Selfies in Evaluation: Improving the Project Self-evaluation System
How to make self-evaluation more candid and less burdensome
"Selfies" – self-portraits taken with cellphones, at arm’s length and posted on social media – are being generated at an astounding rate. This provides, for the sociologist or artist, an immense and diverse gallery of photos for study. It must be admitted, though, that the average quality of selfies is low. And the objectivity of these self-portrayals is questionable, with images skewing towards the vain, the lewd, and the blurred.
Here, then, is the dilemma of project self-evaluation, as practiced at the World Bank Group and other development agencies. These agencies need to track project experience, both for accountability and for learning. Self-evaluation, in principle, provides information about many more projects than could possibly be visited by a limited corps of evaluators. It also promotes the laudable practices of self-examination and lesson-learning by development practitioners. But of course it is difficult for anyone to be dispassionately objective about one’s own work. Individuals, teams, and organizations also face strong incentives to present their work in the best possible light.
To counteract these natural biases, the World Bank's self-evaluation system incorporates independent validation. The project team submits a completion report, which includes self-ratings of outcomes, Bank performance, and other dimensions of project experience. IEG does a desk review of the completion report and, in about a third of the cases, downgrades the outcome rating (only 2% of outcome ratings are upgraded.)
The status quo: a self-evaluation system that doesn’t rely on self-evaluation
There are two problems with this approach. First, IEG’s desk-based validation process is based just on an assessment of the appraisal document and the completion report. But completion reports rarely document the full evidence base that generated the reported results. So it is as if a financial auditor only checked a company’s balance sheet without even glancing at the underlying accounting data. When IEG does a detailed field-based evaluation, with access to more evidence, 23% of outcome ratings are downgraded from the validation stage, and 8% are upgraded. (Part of this, though, may relate to changes in performance since the project closed.)

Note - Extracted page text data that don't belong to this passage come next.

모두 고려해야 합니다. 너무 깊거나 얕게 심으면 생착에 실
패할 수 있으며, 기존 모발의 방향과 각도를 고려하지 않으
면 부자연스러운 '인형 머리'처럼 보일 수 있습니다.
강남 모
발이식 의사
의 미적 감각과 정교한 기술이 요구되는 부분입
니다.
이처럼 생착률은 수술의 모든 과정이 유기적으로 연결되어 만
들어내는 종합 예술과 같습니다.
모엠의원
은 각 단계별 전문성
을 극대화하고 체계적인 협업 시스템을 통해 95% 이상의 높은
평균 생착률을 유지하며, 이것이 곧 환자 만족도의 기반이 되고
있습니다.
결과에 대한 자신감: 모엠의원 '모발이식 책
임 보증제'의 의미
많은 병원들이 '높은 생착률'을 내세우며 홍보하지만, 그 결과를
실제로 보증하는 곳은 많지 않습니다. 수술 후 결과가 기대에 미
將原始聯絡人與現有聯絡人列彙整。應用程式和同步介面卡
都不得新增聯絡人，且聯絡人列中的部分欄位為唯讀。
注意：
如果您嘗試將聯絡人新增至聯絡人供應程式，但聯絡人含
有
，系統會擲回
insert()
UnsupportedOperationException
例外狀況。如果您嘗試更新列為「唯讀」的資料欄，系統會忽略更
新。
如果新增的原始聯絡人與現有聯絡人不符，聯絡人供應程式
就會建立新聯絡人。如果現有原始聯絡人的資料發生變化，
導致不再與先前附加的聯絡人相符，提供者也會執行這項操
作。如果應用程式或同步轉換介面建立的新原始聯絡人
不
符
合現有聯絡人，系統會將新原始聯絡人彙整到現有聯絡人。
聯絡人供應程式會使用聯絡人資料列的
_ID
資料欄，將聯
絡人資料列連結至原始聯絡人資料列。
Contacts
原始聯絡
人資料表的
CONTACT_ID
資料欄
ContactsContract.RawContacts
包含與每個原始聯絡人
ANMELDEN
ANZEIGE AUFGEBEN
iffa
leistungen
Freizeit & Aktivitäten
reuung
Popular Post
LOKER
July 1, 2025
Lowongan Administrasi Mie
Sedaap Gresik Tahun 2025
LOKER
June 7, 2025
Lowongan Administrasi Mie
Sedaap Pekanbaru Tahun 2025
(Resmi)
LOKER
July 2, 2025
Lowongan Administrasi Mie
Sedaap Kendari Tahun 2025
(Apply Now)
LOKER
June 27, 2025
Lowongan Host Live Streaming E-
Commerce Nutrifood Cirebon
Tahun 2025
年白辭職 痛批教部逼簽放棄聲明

The second problem is that, paradoxically, World Bank Group staff and managers ultimately do not rely on the self-evaluations. Since the self-rating is universally reviewed and subject to revision by the IEG rating, the self-rating is essentially superfluous for the purpose of tracking project or Bank performance.
Paradigm change: validate the system, not the documents
Is there an alternative? One possibility would be a paradigm change: instead of validating each individual completion report, let’s validate the integrity of the self-evaluation system as a whole. The idea is to use a system of selective review, with incentives and disincentives, to both motivate and verify accurate self-reporting.
A familiar example is the way many tax agencies, including the US’s Internal Revenue Service, deal with tax returns. The agency does not do a full audit of every return. Rather, it does a quick check of each return for internal consistency and for “red flags,” which, in past experience, have been associated with differences between the taxpayer’s estimate of taxes due and the agency’s. Disincentives are put in place to discourage inaccurate reporting.
Another example is Indonesia's PROPER system for monitoring industrial pollution (). Companies are rated on a five point scale. The Ministry of Environment celebrates companies with exemplary performance that goes well beyond regulatory standards, and posts the names of those found to be deliberately contravening pollution laws (if they fail to respond to a warning). Companies that establish a record of good performance are visited by field inspectors with a lower frequency than those that consistently or egregiously do poorly.
Clear objectives and robust monitoring = less scope for disagreement
Could this work for project evaluation? The trick is first to put in place incentives that truly reward accurate self-reporting. Second, use standards and procedures that better align evaluators’ and WBG staff evaluation standards and criteria.
Much of the scope for disagreement on ratings can be eliminated simply by ensuring that project objectives are unambiguously defined, indicators are clearly linked to objectives, and monitoring systems robustly track indicators. A sample-based audit could then verify the accuracy of the self-reports. If there is good agreement between self-ratings and independent ratings in the sample, then all the self-ratings would be considered validated.
Given proper incentives, clear objectives, and reliable evidence, perhaps we can move towards a self-evaluation system that produces higher quality "selfies" -- and a more accurate snapshot of the organization.